** What to work on **
Which lines run from the one containing "See the attached" through the end of the material? Transcribe them word for word, and only them.

** Exercise input **
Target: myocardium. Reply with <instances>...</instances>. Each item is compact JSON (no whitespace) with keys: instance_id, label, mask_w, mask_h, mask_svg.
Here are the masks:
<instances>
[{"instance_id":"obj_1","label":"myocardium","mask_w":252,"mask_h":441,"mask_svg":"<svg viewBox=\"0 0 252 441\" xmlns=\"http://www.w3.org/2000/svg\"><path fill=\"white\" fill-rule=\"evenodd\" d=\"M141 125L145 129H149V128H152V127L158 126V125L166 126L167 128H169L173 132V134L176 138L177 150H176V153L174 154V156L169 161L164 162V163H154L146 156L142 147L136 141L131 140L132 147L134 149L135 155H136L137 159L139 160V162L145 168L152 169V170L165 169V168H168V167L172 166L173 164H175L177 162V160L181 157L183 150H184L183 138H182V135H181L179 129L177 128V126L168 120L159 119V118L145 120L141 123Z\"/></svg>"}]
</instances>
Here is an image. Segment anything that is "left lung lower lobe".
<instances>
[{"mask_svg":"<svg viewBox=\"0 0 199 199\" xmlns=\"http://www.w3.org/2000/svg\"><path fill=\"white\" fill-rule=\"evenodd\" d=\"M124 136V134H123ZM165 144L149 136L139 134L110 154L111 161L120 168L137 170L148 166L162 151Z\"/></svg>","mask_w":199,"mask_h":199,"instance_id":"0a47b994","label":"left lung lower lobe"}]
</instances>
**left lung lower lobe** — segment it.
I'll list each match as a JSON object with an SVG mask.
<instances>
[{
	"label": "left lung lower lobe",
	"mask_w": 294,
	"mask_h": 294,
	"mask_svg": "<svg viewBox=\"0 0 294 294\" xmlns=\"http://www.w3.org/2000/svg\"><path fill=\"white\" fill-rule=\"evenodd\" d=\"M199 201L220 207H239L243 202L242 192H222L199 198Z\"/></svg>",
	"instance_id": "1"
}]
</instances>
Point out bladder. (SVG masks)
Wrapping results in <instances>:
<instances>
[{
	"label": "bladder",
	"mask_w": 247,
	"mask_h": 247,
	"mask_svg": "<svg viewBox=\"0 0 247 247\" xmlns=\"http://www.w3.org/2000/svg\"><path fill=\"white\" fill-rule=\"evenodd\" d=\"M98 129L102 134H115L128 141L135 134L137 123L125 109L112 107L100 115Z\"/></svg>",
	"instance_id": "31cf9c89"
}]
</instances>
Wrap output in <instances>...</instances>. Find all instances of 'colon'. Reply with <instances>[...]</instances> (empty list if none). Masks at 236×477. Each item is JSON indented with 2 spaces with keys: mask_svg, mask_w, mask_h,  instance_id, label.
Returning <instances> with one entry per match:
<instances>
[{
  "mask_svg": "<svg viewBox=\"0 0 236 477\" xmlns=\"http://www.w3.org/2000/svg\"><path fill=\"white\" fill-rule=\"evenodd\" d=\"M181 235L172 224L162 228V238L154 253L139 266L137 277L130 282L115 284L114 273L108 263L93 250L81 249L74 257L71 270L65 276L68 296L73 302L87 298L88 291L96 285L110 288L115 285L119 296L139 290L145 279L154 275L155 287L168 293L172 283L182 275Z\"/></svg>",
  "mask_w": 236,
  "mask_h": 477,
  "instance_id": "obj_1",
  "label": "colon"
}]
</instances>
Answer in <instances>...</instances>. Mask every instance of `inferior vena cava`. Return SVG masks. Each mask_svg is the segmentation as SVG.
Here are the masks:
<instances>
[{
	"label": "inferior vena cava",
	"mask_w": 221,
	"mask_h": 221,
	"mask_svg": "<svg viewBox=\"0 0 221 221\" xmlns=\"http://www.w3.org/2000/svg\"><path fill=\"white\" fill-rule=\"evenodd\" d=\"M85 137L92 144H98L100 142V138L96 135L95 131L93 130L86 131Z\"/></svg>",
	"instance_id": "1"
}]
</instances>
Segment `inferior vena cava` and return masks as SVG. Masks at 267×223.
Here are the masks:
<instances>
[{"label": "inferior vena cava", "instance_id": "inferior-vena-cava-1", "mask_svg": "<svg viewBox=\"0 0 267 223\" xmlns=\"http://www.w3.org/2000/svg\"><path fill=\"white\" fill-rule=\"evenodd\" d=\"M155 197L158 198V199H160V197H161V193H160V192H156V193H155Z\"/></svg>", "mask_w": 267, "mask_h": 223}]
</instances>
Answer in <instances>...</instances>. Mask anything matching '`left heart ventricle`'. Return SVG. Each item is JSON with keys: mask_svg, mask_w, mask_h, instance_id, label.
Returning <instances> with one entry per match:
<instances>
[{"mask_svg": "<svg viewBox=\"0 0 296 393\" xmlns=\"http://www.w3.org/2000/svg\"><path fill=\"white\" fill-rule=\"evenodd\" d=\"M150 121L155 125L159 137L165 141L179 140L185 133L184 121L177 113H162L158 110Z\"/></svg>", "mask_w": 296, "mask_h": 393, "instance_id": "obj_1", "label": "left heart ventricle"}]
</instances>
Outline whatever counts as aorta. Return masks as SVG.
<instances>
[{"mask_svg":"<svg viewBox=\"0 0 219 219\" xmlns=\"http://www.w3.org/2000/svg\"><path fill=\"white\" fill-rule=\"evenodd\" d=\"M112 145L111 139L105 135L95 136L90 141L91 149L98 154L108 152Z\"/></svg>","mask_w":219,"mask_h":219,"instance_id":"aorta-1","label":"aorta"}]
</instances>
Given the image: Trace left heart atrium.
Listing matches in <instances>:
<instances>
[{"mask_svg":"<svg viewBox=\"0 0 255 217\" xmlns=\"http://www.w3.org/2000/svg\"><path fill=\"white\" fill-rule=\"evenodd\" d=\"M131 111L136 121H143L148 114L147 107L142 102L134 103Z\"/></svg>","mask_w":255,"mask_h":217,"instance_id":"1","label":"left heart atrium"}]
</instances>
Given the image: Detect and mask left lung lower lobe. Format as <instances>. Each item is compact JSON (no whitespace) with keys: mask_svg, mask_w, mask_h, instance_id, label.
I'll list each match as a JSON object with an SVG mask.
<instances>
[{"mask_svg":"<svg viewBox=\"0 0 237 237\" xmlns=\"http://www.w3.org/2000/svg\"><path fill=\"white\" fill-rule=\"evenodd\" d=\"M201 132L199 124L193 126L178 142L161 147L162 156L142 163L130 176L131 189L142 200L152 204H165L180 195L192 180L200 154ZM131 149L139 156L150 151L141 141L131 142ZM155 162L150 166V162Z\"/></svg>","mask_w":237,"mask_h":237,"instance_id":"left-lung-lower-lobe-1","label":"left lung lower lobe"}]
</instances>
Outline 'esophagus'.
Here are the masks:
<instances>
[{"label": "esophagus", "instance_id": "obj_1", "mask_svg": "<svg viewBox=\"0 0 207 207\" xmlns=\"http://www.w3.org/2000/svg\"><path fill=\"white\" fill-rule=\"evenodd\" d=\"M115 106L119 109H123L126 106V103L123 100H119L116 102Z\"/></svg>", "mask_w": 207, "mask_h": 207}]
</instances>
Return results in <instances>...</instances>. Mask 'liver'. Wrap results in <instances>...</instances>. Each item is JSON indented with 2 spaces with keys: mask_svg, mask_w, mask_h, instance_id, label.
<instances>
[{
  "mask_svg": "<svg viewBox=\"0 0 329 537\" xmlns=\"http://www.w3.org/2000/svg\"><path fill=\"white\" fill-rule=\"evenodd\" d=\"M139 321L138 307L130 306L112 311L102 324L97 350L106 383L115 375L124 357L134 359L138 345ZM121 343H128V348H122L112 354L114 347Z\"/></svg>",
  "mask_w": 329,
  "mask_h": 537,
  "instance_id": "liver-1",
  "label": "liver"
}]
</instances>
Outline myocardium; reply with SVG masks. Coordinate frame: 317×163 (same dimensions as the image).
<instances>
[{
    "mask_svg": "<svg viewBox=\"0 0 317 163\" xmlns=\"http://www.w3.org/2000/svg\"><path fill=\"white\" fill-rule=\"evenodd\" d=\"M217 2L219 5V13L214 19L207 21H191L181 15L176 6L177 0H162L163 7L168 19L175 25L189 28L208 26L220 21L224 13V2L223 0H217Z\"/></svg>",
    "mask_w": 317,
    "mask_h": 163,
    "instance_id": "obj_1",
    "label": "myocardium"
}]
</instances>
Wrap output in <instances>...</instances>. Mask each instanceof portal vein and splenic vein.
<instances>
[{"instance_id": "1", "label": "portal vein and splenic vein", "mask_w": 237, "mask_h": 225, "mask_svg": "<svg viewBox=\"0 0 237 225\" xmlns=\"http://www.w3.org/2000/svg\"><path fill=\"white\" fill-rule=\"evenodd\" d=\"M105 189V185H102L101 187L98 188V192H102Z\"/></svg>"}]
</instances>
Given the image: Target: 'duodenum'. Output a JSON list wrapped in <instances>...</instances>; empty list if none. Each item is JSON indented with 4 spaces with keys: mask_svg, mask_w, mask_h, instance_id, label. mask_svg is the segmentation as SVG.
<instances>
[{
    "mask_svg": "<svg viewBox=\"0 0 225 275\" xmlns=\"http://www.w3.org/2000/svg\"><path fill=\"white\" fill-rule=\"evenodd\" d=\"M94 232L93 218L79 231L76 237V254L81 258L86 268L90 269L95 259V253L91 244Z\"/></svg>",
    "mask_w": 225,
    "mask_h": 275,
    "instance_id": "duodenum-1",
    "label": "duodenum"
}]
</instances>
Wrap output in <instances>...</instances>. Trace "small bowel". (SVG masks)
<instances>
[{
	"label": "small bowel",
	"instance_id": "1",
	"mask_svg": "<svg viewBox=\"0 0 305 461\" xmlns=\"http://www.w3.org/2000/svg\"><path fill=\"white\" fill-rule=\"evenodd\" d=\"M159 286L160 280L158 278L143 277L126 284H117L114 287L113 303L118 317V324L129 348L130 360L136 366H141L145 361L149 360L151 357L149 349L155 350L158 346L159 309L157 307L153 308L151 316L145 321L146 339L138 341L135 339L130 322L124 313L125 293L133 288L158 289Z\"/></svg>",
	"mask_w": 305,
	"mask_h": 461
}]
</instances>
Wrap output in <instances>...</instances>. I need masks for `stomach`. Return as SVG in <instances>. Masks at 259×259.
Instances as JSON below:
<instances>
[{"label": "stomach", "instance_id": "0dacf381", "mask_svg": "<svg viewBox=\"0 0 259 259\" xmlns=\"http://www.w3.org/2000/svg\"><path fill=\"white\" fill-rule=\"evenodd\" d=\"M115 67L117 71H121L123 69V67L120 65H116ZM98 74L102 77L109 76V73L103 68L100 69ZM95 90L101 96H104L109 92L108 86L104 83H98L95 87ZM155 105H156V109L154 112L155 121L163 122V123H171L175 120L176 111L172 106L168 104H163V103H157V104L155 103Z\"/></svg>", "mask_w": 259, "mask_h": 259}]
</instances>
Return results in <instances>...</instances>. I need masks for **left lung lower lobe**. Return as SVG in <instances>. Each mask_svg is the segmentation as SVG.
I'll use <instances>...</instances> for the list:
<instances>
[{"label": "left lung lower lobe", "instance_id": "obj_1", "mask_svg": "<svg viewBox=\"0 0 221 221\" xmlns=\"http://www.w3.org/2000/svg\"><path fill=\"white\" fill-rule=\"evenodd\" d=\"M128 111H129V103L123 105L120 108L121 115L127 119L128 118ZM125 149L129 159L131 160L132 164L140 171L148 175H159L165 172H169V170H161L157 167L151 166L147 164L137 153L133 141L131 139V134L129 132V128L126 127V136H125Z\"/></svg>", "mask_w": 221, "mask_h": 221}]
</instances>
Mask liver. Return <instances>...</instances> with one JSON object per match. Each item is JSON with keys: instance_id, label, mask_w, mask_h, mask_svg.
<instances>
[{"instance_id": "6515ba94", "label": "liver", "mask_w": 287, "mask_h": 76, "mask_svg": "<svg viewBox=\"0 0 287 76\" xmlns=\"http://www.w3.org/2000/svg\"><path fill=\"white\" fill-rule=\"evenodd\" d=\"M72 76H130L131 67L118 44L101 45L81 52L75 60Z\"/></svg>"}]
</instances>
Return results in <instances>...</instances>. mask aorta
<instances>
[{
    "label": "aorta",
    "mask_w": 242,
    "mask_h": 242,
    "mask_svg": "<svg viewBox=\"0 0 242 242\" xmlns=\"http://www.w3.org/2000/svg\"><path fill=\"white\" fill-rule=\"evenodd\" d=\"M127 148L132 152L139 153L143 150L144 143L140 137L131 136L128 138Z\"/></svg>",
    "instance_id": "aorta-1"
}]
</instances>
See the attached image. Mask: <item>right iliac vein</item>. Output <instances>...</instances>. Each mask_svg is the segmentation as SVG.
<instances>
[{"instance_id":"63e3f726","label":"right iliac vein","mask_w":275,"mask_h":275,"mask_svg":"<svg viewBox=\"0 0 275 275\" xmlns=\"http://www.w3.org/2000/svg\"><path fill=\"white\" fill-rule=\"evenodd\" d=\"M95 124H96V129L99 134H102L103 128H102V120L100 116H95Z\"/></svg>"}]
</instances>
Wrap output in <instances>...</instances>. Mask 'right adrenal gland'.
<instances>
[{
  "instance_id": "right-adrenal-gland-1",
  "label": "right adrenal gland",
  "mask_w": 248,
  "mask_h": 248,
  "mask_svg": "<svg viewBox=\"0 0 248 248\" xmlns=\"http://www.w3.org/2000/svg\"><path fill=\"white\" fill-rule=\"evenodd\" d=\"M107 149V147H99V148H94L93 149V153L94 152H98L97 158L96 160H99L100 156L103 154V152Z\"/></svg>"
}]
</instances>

** Task result **
See the attached image. Mask: <item>right iliac vein</item>. Output <instances>...</instances>. Each mask_svg is the segmentation as SVG.
<instances>
[{"instance_id":"63e3f726","label":"right iliac vein","mask_w":275,"mask_h":275,"mask_svg":"<svg viewBox=\"0 0 275 275\" xmlns=\"http://www.w3.org/2000/svg\"><path fill=\"white\" fill-rule=\"evenodd\" d=\"M95 124H96V129L99 134H102L103 128H102V120L100 116H95Z\"/></svg>"}]
</instances>
Wrap output in <instances>...</instances>. Mask 'right adrenal gland'.
<instances>
[{
  "instance_id": "right-adrenal-gland-1",
  "label": "right adrenal gland",
  "mask_w": 248,
  "mask_h": 248,
  "mask_svg": "<svg viewBox=\"0 0 248 248\" xmlns=\"http://www.w3.org/2000/svg\"><path fill=\"white\" fill-rule=\"evenodd\" d=\"M107 149V147H99V148H94L93 149V153L94 152H98L97 158L96 160H99L100 156L103 154V152Z\"/></svg>"
}]
</instances>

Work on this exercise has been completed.